Lyonel Feininger American, 1871-1956


Born in New-York from musician parents, Lyonel Feininger arrives in Germany at the age of 16 to pursue the study of violin. Discovering himself a vocation for painting, he abandons music and studies arts in Hamburg, Berlin and Paris. He shows his talents for graphical arts by publishing caricatures and comics in Newspapers.


Feininger travels to Berlin and London and comes back to Paris in 1911 where he discovers Cubism and meets French painters Robert Delauney. The following year he meets the Austrian artist and writer Alfred Kubin and the expressionists of Die Brücke before participating in 1913, to the exhibitions of the Blaue Reiter in Munich and Berlin.


The artist helds a personal exhibition at the Galerie der Sturm in 1917, and joins the Novembergruppe in 1918 - a group of artists politically engaged to the left. He is invited by Walter Gropius to the first Bauhaus of Weimar, for which he does the engraving of the cover for the inaugural manifest "Cathédrale de l'avenir".


In 1924 Feininger founds the ephemeral group Die Blauen Vier with Paul Klee, Wassily Kandinsky and Alexej von Jawlensky.

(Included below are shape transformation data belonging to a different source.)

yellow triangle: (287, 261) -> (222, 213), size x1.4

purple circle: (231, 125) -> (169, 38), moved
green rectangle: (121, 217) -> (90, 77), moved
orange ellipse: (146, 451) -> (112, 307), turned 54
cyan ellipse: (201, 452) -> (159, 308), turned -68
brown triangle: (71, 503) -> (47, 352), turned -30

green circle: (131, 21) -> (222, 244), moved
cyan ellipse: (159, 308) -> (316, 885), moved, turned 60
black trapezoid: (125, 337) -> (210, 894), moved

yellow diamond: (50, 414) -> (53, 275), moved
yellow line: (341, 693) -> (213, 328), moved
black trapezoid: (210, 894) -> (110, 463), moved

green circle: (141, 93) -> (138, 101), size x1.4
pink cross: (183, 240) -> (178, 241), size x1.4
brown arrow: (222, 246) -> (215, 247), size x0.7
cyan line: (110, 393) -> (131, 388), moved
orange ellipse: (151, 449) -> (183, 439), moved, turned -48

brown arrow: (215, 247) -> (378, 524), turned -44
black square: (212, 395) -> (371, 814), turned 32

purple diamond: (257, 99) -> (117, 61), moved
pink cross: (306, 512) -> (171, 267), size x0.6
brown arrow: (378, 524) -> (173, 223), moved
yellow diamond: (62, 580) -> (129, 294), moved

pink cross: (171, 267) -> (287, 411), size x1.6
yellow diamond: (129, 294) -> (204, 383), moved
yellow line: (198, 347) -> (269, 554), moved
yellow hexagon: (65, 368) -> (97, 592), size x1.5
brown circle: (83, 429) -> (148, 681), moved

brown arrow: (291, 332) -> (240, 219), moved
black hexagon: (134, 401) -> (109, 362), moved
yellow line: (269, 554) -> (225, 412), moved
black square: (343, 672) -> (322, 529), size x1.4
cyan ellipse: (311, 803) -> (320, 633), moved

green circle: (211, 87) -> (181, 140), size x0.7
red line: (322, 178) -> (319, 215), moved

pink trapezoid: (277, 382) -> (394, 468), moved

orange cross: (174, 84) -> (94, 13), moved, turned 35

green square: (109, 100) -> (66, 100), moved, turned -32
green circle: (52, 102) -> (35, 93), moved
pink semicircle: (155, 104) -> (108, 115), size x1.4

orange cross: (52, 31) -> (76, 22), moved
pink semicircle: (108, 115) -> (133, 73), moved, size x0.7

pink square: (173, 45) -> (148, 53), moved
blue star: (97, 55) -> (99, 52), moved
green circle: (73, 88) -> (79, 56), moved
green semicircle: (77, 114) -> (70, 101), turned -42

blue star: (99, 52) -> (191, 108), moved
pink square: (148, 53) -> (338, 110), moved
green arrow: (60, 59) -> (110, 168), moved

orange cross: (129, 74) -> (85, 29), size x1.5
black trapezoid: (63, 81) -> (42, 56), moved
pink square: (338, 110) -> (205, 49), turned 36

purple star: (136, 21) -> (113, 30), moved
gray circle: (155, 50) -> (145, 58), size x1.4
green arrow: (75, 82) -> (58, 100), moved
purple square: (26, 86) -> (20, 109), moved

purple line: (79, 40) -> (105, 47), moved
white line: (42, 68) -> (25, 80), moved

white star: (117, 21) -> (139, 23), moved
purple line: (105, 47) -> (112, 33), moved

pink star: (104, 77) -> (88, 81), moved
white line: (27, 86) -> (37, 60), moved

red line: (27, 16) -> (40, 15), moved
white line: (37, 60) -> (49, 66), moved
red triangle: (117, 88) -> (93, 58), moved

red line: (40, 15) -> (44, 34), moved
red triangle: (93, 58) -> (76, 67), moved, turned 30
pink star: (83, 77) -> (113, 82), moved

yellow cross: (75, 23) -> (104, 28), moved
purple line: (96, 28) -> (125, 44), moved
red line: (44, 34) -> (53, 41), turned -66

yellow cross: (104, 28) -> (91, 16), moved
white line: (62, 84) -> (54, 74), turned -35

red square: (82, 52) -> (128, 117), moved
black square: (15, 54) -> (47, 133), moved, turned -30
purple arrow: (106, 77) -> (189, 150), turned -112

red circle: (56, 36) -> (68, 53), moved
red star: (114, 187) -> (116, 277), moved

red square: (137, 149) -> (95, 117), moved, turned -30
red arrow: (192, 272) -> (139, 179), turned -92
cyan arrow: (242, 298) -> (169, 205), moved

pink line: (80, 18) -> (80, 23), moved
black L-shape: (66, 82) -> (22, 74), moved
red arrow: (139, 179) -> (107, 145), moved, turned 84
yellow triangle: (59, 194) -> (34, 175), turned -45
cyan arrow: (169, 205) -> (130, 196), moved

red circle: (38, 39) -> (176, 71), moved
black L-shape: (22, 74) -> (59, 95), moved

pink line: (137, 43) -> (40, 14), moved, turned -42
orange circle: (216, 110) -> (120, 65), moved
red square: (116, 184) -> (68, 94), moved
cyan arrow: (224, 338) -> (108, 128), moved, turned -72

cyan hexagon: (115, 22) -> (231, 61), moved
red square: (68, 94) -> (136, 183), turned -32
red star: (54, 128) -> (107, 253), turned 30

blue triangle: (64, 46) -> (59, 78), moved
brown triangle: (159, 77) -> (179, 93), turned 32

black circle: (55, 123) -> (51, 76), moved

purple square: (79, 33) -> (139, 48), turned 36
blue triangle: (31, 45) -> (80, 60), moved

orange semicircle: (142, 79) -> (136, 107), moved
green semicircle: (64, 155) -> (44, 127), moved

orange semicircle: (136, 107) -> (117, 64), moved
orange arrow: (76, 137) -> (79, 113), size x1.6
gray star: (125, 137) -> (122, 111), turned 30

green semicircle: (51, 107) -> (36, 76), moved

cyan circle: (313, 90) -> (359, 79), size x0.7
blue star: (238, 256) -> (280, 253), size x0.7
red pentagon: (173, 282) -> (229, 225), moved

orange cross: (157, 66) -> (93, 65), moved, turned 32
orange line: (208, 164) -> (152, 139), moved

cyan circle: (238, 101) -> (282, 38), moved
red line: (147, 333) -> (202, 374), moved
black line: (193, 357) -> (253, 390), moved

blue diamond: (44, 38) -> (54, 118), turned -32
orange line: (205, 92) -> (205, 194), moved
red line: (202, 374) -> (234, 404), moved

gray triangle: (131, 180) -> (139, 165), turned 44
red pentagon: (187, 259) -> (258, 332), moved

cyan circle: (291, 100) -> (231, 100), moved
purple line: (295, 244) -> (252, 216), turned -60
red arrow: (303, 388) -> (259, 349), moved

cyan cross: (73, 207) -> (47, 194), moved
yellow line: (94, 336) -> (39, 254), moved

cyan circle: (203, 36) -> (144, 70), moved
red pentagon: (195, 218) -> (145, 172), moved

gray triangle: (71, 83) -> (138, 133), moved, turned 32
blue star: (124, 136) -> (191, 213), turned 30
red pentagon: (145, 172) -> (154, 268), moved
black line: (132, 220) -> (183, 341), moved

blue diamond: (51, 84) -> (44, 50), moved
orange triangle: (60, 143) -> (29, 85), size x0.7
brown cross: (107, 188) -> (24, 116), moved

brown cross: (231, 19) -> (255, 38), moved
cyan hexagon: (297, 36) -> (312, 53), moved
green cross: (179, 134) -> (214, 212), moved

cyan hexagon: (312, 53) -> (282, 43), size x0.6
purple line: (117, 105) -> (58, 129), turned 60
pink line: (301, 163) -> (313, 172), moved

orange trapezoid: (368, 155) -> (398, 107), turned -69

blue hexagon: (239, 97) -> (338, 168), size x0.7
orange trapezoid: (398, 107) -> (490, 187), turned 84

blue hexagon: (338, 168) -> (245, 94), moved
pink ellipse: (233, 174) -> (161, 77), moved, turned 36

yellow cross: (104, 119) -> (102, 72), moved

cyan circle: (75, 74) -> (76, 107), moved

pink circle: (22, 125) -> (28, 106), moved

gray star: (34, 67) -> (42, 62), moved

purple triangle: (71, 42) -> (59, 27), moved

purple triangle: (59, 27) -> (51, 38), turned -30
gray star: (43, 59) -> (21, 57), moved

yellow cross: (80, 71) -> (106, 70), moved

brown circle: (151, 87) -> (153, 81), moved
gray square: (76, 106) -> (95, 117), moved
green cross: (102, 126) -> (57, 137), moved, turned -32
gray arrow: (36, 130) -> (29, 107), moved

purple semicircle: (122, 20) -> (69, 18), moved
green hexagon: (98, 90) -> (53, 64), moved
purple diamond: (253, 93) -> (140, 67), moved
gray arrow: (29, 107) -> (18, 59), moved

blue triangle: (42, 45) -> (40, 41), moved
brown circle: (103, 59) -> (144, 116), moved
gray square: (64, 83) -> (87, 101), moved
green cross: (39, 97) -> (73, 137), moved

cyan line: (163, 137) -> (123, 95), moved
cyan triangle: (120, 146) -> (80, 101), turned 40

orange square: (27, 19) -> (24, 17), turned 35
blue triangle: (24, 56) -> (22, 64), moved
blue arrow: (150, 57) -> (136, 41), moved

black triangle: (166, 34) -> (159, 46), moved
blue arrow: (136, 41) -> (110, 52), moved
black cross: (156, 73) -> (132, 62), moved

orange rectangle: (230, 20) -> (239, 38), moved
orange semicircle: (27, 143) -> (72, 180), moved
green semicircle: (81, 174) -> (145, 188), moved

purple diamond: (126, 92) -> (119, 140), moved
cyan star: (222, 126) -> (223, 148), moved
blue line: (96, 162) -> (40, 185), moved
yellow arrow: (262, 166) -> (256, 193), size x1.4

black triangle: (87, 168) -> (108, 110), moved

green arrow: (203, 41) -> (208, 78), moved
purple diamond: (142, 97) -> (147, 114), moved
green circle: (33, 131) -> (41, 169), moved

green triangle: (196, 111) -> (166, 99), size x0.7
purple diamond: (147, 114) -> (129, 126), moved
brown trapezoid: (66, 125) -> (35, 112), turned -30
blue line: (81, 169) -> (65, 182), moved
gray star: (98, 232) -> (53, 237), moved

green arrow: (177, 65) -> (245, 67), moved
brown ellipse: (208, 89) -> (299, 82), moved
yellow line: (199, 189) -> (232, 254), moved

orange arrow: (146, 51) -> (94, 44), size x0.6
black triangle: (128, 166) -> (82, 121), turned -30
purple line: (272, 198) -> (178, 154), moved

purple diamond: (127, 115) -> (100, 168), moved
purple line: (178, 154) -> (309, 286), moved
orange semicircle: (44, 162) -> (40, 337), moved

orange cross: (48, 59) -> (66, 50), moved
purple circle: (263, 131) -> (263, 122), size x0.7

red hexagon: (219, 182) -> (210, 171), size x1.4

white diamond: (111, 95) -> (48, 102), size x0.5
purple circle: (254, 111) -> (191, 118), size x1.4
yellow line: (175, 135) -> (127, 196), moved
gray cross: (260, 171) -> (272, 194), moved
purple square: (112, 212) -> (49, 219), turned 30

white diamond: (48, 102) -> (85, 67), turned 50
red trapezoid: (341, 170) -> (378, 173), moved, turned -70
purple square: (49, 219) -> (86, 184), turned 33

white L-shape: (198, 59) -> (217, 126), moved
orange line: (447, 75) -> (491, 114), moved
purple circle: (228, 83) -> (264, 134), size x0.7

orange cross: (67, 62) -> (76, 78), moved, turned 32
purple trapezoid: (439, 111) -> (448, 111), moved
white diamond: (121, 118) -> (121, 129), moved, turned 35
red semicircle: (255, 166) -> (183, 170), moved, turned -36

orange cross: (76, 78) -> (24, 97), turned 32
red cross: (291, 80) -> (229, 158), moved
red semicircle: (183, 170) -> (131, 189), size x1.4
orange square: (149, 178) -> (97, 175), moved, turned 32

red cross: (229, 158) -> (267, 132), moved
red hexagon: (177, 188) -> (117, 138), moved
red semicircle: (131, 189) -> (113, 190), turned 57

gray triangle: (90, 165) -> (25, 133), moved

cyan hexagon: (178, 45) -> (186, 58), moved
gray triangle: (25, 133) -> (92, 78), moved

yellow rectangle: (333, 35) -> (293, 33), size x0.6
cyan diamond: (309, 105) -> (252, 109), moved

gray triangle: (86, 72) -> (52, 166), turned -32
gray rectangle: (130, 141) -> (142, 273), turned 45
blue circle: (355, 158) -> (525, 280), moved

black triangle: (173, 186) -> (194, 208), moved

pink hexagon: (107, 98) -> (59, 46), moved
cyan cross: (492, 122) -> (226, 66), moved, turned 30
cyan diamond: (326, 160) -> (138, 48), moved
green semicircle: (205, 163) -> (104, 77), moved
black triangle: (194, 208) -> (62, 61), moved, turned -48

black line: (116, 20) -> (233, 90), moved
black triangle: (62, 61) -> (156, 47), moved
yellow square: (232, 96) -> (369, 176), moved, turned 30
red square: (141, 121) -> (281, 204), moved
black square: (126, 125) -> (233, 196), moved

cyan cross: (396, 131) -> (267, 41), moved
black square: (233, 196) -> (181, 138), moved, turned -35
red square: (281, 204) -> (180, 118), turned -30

He follows the move of the Bauhaus to Dessau and teaches painting and engraving until the dissolution of the movement at the arrival of the Nazis to power in 1933. 


The political events decide of his return to the US in 1936 where he is greatly celebrated and recognized until his death in 1956.


Feininger's latests and more mature works are characterized by angular lines, an increased stylization, a geometry that is prolonged beyond the shapes by long straight lines, and an often-enigmatic luminosity. suggested by fading shades, that is able to create a mysterious atmosphere while intensifying the depth of the content. Among Feininger's favorite themes, we can notice the seascapes with futuristic liners, architecture, urban landscapes as well as countryside ones and human figures.